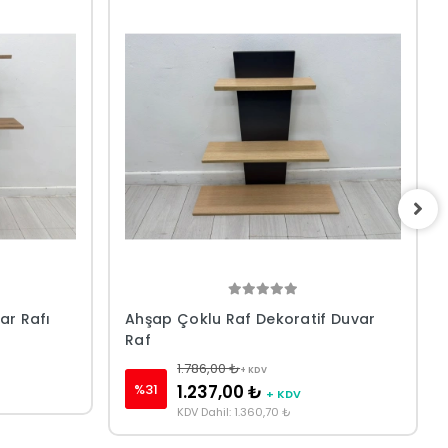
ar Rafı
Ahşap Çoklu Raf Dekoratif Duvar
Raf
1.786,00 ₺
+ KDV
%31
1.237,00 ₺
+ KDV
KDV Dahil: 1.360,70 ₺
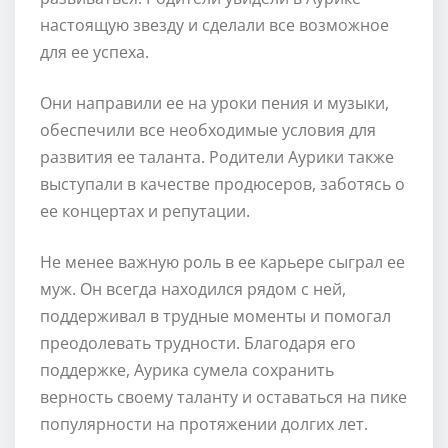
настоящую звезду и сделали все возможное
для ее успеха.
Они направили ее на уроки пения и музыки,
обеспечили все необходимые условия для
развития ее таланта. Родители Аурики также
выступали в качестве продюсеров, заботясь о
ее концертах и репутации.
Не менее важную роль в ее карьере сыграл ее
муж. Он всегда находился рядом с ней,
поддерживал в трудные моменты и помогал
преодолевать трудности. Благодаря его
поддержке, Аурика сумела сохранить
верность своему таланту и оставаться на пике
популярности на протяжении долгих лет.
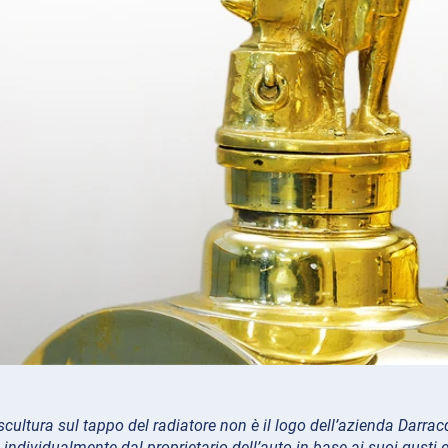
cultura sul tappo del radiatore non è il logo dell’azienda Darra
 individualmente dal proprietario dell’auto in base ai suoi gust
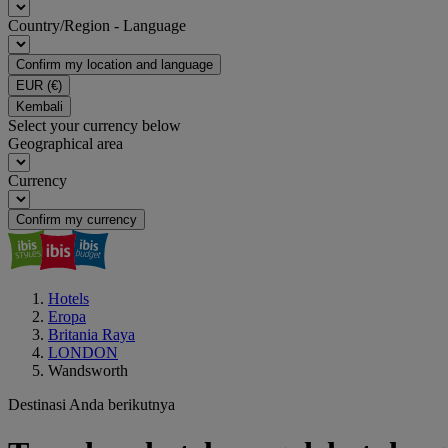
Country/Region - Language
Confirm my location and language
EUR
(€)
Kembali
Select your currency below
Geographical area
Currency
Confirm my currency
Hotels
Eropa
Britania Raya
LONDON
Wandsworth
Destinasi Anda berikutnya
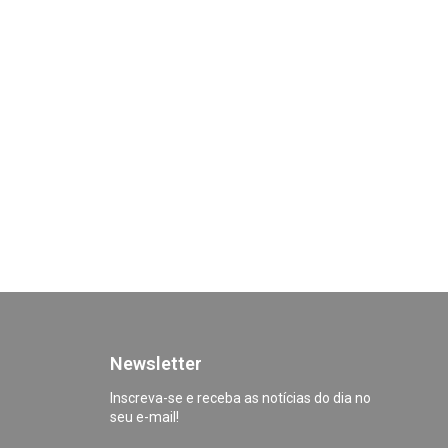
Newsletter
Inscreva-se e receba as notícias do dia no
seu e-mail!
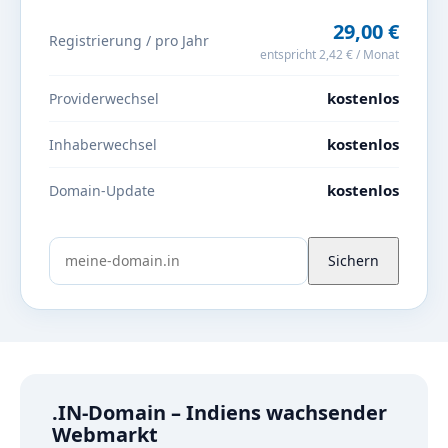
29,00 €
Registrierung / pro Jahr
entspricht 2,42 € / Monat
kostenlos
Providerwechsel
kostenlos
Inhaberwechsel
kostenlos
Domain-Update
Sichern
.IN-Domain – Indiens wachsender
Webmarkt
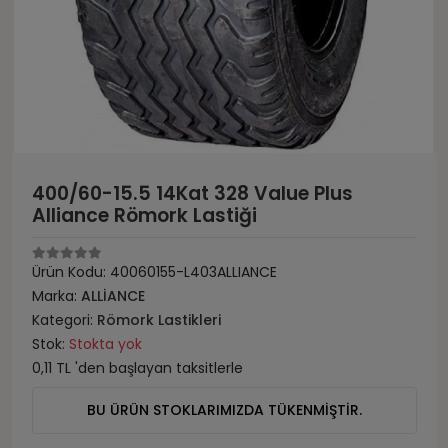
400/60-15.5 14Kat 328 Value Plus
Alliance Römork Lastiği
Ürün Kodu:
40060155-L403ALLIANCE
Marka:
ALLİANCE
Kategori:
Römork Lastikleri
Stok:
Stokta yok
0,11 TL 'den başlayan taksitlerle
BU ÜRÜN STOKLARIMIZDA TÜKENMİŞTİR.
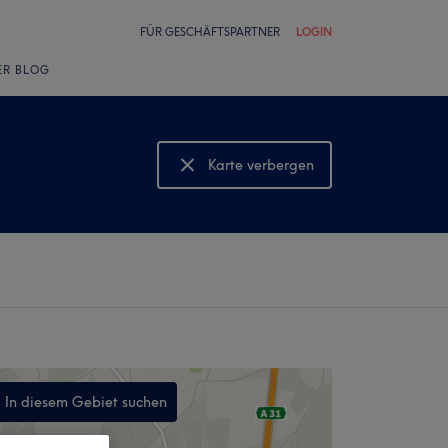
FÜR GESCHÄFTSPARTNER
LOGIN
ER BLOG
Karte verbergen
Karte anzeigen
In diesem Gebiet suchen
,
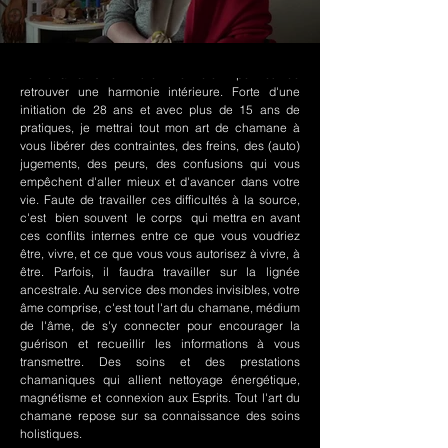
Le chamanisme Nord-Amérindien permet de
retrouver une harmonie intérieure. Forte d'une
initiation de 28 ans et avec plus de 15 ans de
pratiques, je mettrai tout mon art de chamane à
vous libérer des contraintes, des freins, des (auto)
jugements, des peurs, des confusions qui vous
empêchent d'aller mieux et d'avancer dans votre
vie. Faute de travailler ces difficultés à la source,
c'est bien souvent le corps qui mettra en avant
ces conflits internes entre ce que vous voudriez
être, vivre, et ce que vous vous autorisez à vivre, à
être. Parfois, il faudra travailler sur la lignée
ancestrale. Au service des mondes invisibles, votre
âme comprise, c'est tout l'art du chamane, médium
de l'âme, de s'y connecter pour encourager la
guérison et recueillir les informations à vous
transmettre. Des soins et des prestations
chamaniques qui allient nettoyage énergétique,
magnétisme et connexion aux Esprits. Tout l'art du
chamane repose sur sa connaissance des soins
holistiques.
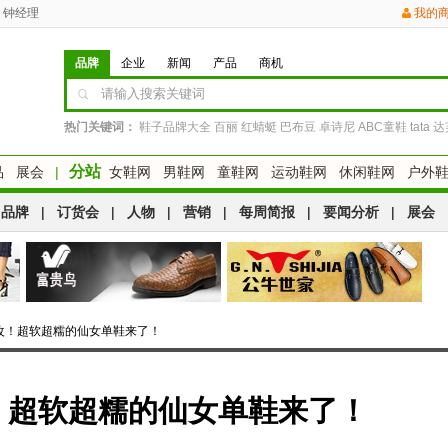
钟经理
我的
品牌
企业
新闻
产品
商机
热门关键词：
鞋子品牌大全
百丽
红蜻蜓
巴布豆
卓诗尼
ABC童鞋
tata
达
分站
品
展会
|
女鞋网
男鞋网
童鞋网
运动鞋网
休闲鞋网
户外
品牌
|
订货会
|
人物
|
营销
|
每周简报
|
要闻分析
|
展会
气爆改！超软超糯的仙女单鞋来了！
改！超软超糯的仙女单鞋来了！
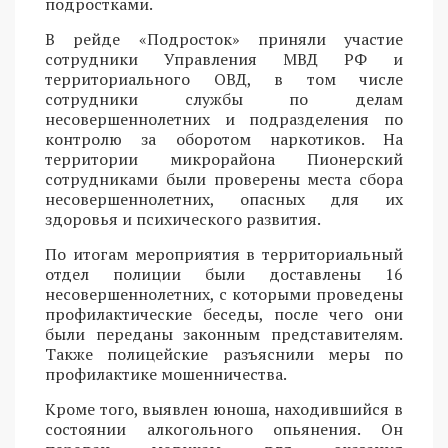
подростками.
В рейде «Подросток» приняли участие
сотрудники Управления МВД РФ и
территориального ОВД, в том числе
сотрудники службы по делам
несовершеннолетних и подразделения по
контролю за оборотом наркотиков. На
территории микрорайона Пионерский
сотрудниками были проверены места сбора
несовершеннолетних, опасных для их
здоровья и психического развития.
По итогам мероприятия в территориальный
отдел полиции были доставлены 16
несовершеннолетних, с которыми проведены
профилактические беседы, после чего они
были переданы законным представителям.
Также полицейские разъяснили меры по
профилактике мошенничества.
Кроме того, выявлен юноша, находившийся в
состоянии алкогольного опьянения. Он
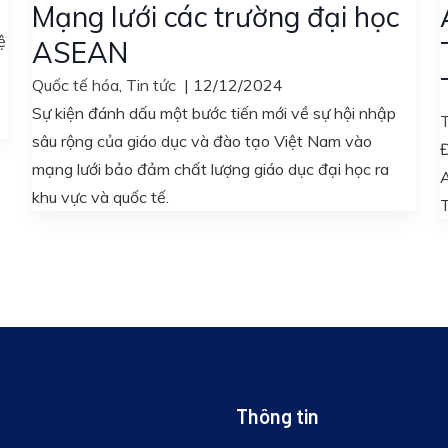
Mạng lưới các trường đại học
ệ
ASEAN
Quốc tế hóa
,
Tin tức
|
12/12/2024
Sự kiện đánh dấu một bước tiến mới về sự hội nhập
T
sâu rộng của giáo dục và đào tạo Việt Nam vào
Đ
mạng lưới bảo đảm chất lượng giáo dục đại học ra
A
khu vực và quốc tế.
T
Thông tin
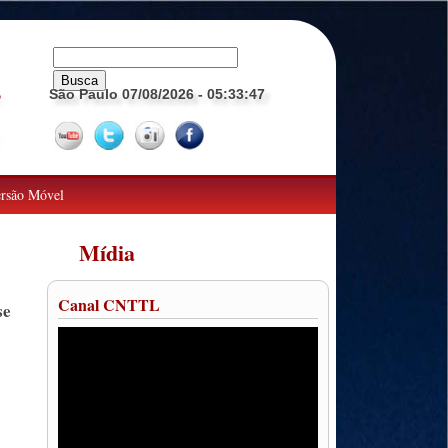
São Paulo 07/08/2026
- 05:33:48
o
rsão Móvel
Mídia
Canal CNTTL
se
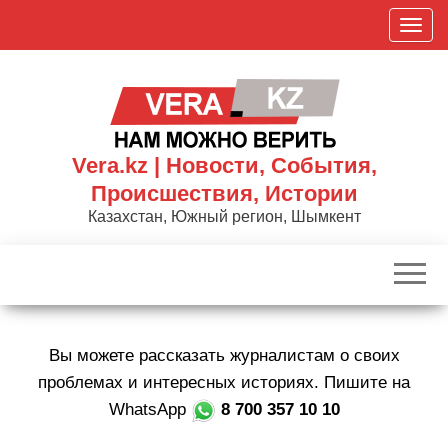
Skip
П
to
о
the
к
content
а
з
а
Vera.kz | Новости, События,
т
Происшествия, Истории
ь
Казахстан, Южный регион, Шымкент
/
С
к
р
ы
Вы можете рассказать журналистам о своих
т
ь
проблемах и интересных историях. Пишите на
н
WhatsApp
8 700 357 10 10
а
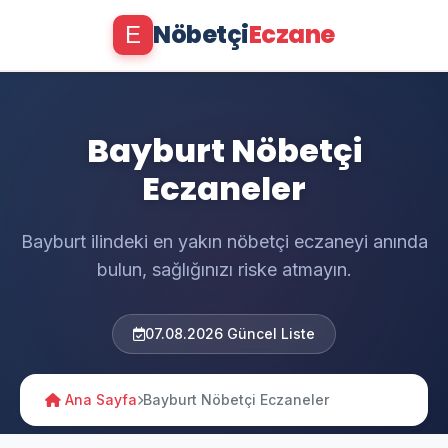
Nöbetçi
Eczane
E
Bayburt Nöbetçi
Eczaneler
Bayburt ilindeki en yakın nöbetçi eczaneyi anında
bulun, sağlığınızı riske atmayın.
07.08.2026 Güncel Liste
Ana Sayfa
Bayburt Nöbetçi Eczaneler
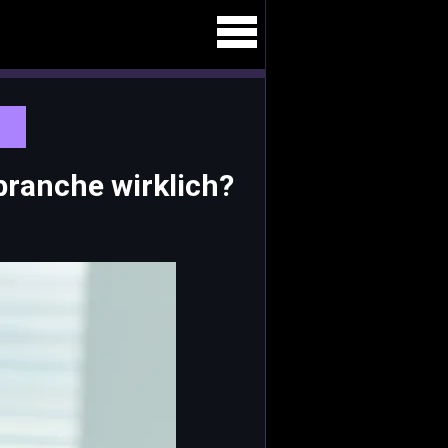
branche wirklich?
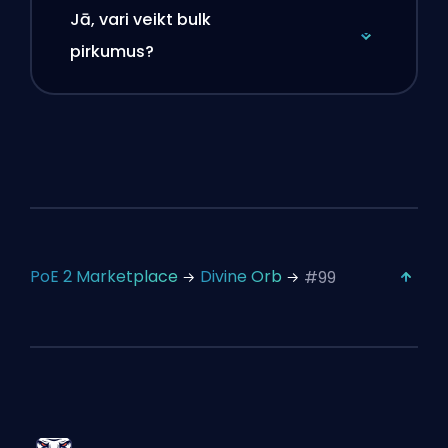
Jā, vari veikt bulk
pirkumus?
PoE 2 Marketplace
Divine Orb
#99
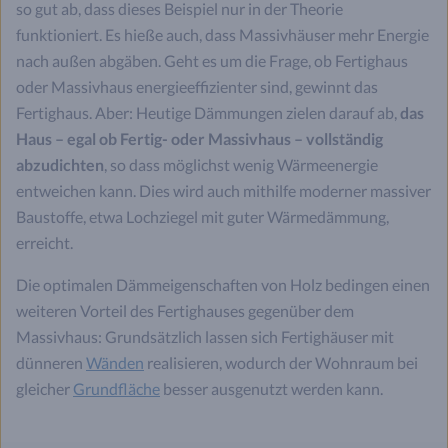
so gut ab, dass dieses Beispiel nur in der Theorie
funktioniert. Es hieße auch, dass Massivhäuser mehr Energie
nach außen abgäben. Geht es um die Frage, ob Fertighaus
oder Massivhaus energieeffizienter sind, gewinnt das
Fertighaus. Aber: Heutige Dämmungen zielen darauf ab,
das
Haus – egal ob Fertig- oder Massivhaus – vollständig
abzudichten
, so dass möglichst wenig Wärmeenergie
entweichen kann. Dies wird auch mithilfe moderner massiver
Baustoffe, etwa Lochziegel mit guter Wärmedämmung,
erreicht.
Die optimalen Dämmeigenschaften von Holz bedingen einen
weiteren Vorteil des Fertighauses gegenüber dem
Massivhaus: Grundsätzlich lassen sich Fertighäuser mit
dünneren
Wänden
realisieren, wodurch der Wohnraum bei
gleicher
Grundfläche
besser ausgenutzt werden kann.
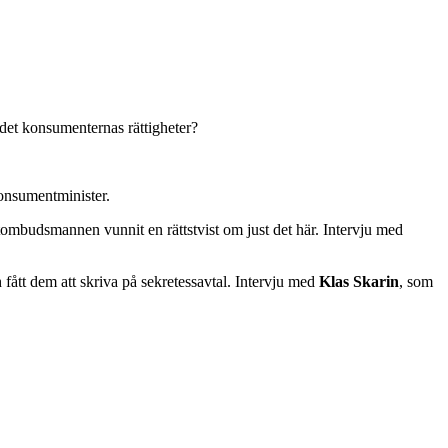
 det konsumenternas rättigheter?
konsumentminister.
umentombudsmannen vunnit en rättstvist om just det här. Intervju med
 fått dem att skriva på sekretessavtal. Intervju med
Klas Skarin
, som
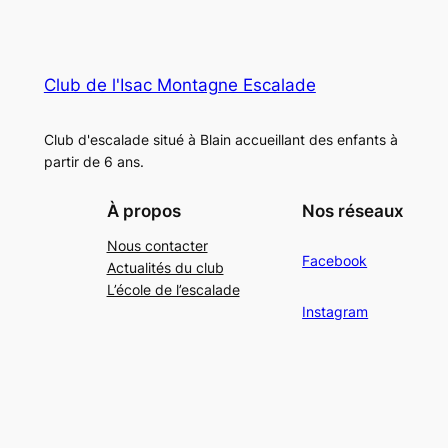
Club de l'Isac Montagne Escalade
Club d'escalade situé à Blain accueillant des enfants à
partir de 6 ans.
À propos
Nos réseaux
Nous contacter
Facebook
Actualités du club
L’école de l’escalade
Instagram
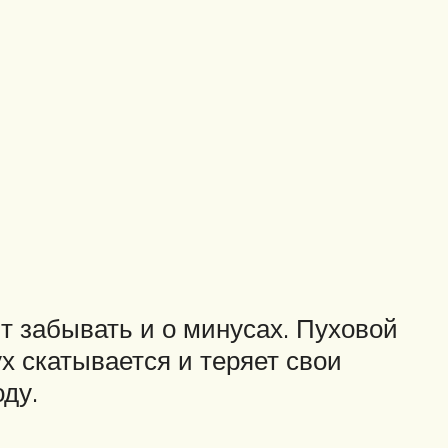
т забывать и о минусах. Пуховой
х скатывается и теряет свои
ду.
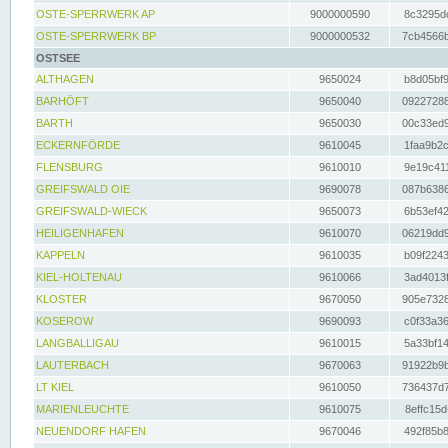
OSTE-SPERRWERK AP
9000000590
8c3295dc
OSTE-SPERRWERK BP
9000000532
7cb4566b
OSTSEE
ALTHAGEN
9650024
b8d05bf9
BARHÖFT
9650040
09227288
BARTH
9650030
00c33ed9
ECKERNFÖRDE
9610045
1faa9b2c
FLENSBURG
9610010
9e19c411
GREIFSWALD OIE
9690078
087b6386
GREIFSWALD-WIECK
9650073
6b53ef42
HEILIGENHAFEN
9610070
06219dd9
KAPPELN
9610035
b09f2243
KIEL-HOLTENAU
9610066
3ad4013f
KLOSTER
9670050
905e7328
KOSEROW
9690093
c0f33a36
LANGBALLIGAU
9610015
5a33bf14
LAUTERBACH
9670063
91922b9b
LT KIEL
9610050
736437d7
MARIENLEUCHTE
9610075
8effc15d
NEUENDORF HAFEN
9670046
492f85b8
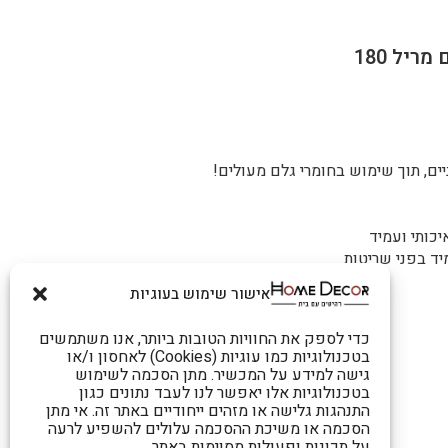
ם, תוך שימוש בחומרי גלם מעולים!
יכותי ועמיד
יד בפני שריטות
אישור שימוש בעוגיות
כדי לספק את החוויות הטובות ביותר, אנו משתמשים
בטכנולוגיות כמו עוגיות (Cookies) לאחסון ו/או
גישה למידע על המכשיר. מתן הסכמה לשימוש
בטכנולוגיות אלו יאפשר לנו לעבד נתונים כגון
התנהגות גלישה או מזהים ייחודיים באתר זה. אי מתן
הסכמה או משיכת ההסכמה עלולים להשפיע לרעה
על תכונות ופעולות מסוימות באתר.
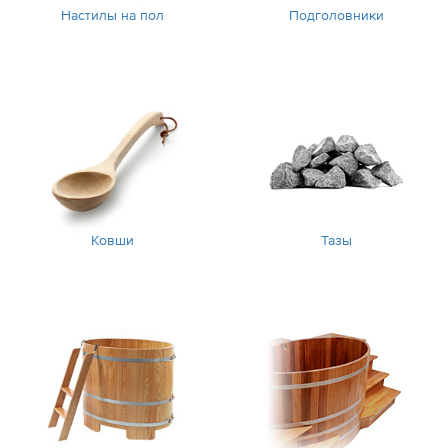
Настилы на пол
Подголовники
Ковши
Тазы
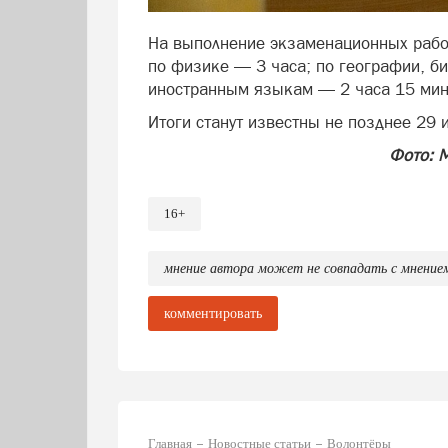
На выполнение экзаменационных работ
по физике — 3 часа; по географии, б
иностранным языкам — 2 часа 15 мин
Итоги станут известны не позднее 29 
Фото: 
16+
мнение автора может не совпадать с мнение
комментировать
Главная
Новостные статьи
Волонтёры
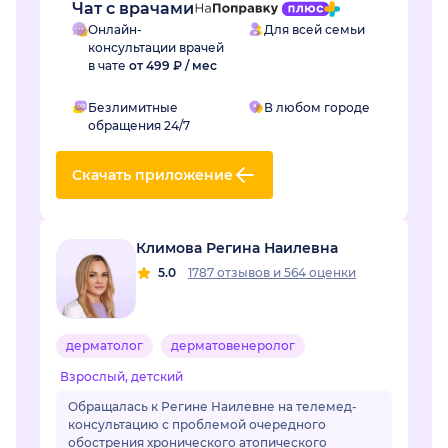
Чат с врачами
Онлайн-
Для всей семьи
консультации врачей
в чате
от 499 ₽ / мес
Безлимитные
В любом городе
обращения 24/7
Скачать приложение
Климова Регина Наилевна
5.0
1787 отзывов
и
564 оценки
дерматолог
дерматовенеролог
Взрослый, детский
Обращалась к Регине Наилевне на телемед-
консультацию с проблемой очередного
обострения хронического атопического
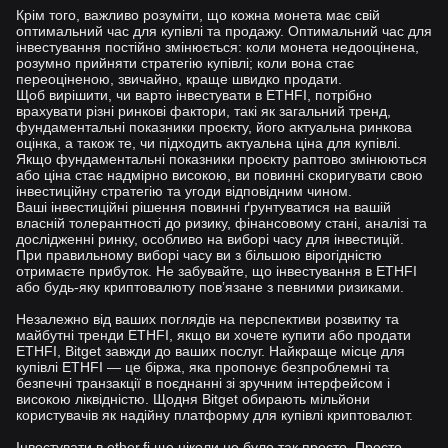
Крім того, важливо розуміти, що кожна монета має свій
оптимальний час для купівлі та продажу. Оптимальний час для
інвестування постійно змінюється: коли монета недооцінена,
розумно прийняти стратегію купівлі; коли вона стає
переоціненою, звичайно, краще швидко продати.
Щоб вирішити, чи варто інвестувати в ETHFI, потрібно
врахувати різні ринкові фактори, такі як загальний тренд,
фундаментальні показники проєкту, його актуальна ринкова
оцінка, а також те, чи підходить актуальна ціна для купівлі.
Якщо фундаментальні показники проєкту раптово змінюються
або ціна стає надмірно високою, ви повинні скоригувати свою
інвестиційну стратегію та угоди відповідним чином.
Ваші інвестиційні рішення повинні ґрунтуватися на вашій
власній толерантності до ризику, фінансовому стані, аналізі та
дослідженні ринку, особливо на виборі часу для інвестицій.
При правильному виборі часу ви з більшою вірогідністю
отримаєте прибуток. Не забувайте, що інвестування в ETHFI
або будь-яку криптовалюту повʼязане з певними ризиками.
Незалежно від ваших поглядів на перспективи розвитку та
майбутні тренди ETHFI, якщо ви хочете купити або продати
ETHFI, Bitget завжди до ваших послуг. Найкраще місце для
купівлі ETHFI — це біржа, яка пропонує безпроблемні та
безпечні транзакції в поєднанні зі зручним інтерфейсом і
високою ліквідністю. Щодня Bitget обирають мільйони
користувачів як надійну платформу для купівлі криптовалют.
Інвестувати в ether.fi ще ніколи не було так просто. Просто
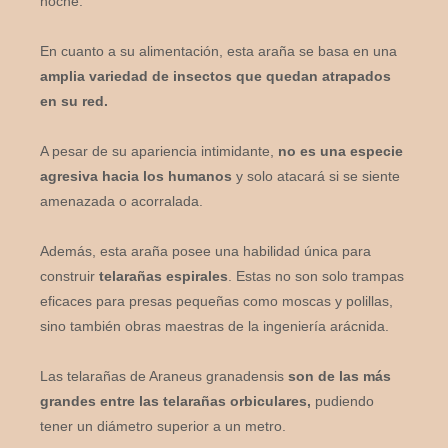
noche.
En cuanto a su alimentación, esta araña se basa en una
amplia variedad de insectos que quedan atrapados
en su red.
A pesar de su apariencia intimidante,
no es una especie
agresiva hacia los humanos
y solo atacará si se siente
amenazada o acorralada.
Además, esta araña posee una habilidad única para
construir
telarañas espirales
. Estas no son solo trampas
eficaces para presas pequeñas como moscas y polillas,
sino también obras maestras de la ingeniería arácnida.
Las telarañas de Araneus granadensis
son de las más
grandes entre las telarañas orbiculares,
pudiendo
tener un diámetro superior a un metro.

-----

TASK INSTRUCTIONS »
Every line of the listing that holds "être" should be found and copied.

PROBLEM SOLUTION »
être, vivre, et ce que vous vous autorisez à vivre, à
être. Parfois, il faudra travailler sur la lignée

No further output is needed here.